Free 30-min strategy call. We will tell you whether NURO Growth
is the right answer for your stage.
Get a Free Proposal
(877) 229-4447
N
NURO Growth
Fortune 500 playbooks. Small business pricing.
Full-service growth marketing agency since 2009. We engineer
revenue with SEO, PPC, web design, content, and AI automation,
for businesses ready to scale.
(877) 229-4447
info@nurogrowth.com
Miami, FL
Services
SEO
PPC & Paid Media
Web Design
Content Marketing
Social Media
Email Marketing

○ ○ ○

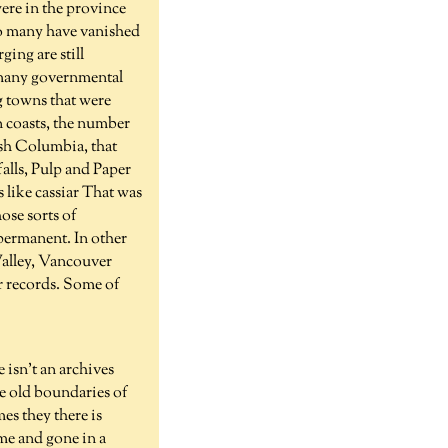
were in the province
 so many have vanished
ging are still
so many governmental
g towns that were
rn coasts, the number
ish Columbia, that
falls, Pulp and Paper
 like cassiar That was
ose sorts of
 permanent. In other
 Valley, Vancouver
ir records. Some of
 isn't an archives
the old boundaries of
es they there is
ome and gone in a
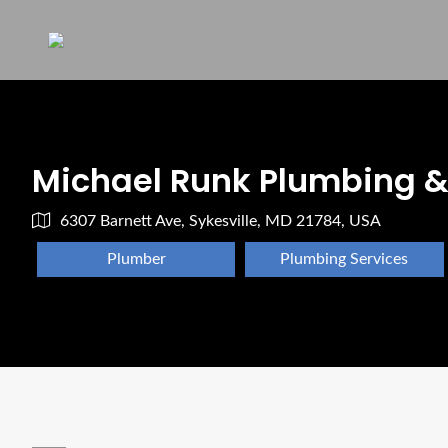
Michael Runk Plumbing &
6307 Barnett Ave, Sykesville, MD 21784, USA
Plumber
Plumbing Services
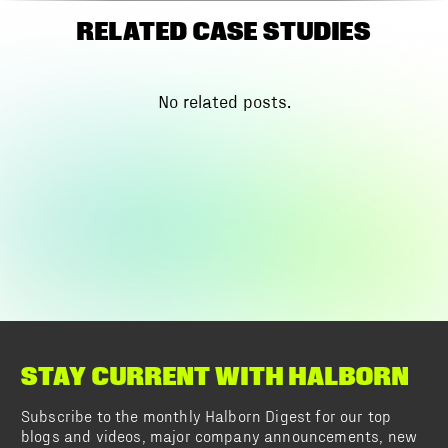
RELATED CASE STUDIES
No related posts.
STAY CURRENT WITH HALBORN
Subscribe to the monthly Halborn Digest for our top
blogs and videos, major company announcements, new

○ ○ ○

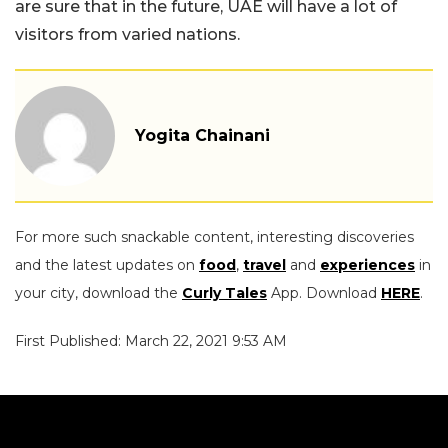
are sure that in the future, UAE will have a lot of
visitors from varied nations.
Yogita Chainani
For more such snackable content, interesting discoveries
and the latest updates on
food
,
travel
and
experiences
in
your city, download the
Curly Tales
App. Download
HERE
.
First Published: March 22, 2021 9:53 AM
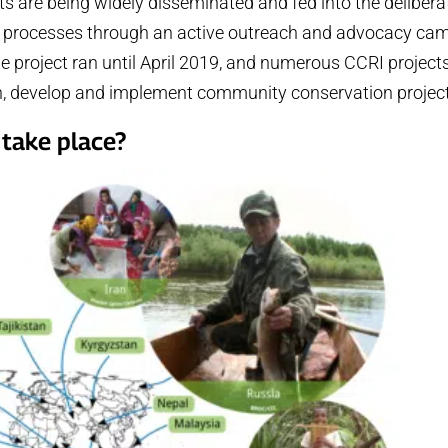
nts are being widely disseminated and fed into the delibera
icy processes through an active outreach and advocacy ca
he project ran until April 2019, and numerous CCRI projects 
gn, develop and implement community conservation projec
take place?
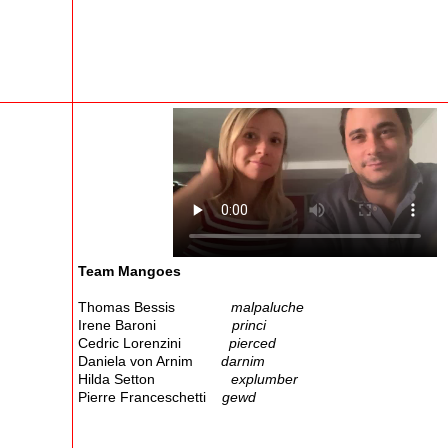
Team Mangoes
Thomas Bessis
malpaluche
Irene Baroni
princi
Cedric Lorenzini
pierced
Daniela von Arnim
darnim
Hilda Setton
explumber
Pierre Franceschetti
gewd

○ ○ ○

Each line with the word "have" in the records above belongs in the result; copy all of them.

_Response below_.
 so many have vanished
are sure that in the future, UAE will have a lot of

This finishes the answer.